**RECORDS TO USE**
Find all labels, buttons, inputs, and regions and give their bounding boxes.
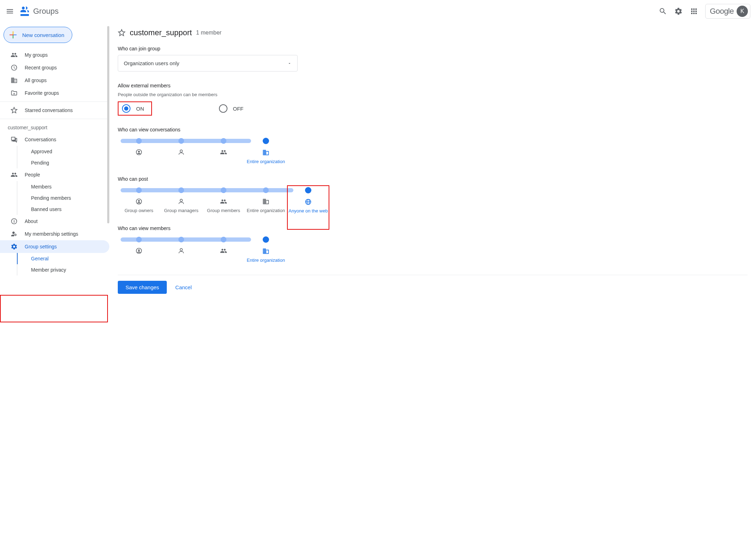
- person-icon: [178, 247, 185, 254]
- gear-icon: [674, 7, 683, 16]
- radio-on[interactable]: ON: [118, 102, 148, 115]
- gear-icon: [11, 243, 18, 250]
- svg-point-4: [180, 150, 183, 152]
- avatar[interactable]: K: [737, 6, 748, 17]
- group-icon: [220, 198, 227, 205]
- menu-button[interactable]: [6, 7, 14, 16]
- owner-icon: [135, 149, 142, 156]
- chat-icon: [11, 136, 18, 143]
- post-slider[interactable]: Group owners Group managers Group member…: [118, 187, 748, 214]
- header: Groups Google K: [0, 0, 756, 23]
- person-gear-icon: [11, 230, 18, 237]
- svg-point-7: [180, 199, 183, 202]
- people-icon: [11, 51, 18, 58]
- view-conv-slider[interactable]: Entire organization: [118, 138, 748, 165]
- logo[interactable]: Groups: [19, 6, 59, 17]
- apps-icon: [690, 7, 698, 16]
- sidebar: New conversation My groups Recent groups…: [0, 23, 109, 551]
- org-icon: [262, 248, 269, 255]
- star-icon: [11, 107, 18, 114]
- cancel-button[interactable]: Cancel: [175, 284, 192, 290]
- sidebar-item-group-settings[interactable]: Group settings: [0, 240, 109, 253]
- member-count: 1 member: [196, 30, 221, 36]
- owner-icon: [135, 247, 142, 254]
- svg-point-13: [180, 248, 183, 251]
- group-icon: [220, 149, 227, 156]
- group-icon: [220, 247, 227, 254]
- search-icon: [659, 7, 667, 16]
- view-members-label: Who can view members: [118, 225, 748, 231]
- join-value: Organization users only: [124, 60, 179, 66]
- post-label: Who can post: [118, 176, 748, 182]
- settings-button[interactable]: [674, 7, 683, 16]
- svg-point-6: [138, 200, 140, 202]
- external-label: Allow external members: [118, 83, 748, 88]
- svg-point-12: [138, 249, 140, 251]
- sidebar-item-my-groups[interactable]: My groups: [0, 49, 109, 61]
- group-label: customer_support: [0, 121, 109, 133]
- sidebar-sub-general[interactable]: General: [0, 253, 109, 264]
- sidebar-item-favorite-groups[interactable]: Favorite groups: [0, 87, 109, 99]
- clock-icon: [11, 64, 18, 71]
- sidebar-item-all-groups[interactable]: All groups: [0, 74, 109, 87]
- page-title: customer_support: [130, 28, 192, 37]
- star-toggle[interactable]: [118, 29, 126, 37]
- chevron-down-icon: [287, 61, 292, 66]
- external-desc: People outside the organization can be m…: [118, 92, 748, 97]
- main-content: customer_support 1 member Who can join g…: [109, 23, 756, 551]
- highlight-annotation: [0, 295, 108, 322]
- svg-point-3: [138, 151, 140, 153]
- highlight-annotation: ON: [118, 101, 152, 116]
- sidebar-sub-pending-members[interactable]: Pending members: [0, 192, 109, 204]
- owner-icon: [135, 198, 142, 205]
- sidebar-item-people[interactable]: People: [0, 168, 109, 181]
- sidebar-sub-privacy[interactable]: Member privacy: [0, 264, 109, 276]
- menu-icon: [6, 7, 14, 16]
- org-icon: [262, 149, 269, 156]
- app-name: Groups: [33, 7, 59, 16]
- view-members-slider[interactable]: Entire organization: [118, 237, 748, 264]
- people-icon: [11, 171, 18, 178]
- folder-star-icon: [11, 89, 18, 97]
- view-conv-label: Who can view conversations: [118, 127, 748, 132]
- plus-icon: [9, 31, 17, 39]
- save-button[interactable]: Save changes: [118, 281, 167, 294]
- svg-rect-0: [20, 14, 29, 16]
- groups-logo-icon: [19, 6, 30, 17]
- radio-off[interactable]: OFF: [215, 101, 247, 116]
- apps-button[interactable]: [690, 7, 698, 16]
- sidebar-sub-members[interactable]: Members: [0, 181, 109, 192]
- sidebar-sub-banned[interactable]: Banned users: [0, 204, 109, 215]
- sidebar-item-membership[interactable]: My membership settings: [0, 228, 109, 240]
- join-dropdown[interactable]: Organization users only: [118, 55, 298, 72]
- sidebar-item-conversations[interactable]: Conversations: [0, 133, 109, 146]
- new-conversation-button[interactable]: New conversation: [4, 27, 72, 43]
- sidebar-item-about[interactable]: About: [0, 215, 109, 228]
- new-conversation-label: New conversation: [22, 32, 64, 38]
- sidebar-sub-pending[interactable]: Pending: [0, 157, 109, 168]
- radio-icon-checked: [122, 104, 130, 113]
- search-button[interactable]: [659, 7, 667, 16]
- account-badge[interactable]: Google K: [705, 4, 750, 19]
- org-icon: [262, 198, 269, 205]
- person-icon: [178, 149, 185, 156]
- sidebar-item-starred[interactable]: Starred conversations: [0, 104, 109, 117]
- sidebar-sub-approved[interactable]: Approved: [0, 146, 109, 157]
- radio-icon-unchecked: [219, 104, 227, 113]
- join-label: Who can join group: [118, 46, 748, 51]
- person-icon: [178, 198, 185, 205]
- brand-label: Google: [710, 7, 734, 16]
- info-icon: [11, 218, 18, 225]
- domain-icon: [11, 77, 18, 84]
- sidebar-item-recent-groups[interactable]: Recent groups: [0, 61, 109, 74]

**PROBLEM REQUIREMENTS**
Whenever the word "join" shows up in a line above, copy that line.

**ANSWER AREA**
- join-value: Organization users only: [124, 60, 179, 66]
- main-content: customer_support 1 member Who can join g…: [109, 23, 756, 551]
- join-dropdown[interactable]: Organization users only: [118, 55, 298, 72]
- join-label: Who can join group: [118, 46, 748, 51]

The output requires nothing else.